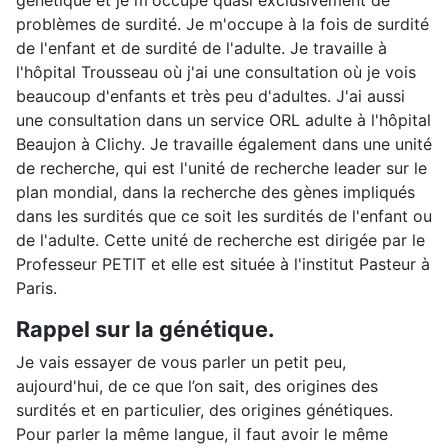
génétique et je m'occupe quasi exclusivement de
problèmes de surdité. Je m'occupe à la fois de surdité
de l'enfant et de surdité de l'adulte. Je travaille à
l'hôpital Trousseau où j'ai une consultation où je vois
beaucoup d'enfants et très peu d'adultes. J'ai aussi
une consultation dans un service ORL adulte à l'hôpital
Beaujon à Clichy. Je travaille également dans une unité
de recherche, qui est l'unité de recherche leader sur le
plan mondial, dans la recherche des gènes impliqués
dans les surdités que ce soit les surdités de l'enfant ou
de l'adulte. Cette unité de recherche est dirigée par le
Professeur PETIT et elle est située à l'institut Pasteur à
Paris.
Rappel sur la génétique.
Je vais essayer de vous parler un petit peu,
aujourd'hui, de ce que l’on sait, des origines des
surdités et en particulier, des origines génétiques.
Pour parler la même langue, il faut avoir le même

· · · · · · ·

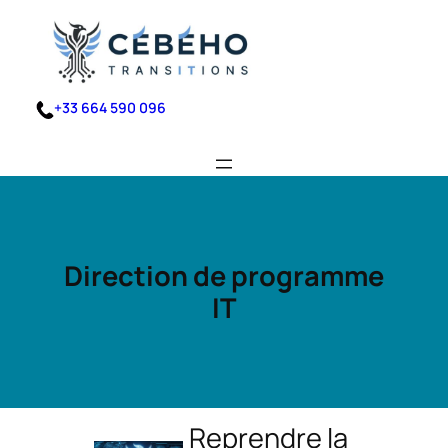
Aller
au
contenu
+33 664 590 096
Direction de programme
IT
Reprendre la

· · · · · · ·

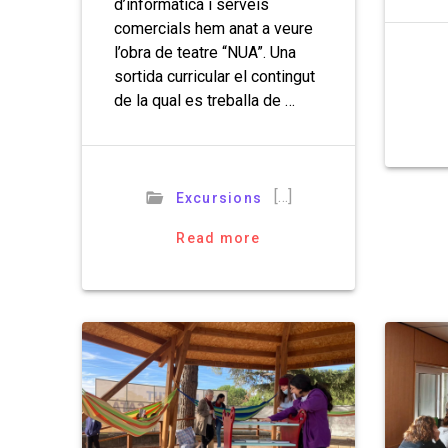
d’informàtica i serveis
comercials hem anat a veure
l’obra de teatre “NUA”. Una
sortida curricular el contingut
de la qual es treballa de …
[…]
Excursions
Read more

· · · · · · ·

◆ What is expected ◆
Pick from the records each line that contains the word "unité" and show it.

◆ Output below ◆
Beaujon à Clichy. Je travaille également dans une unité
de recherche, qui est l'unité de recherche leader sur le
de l'adulte. Cette unité de recherche est dirigée par le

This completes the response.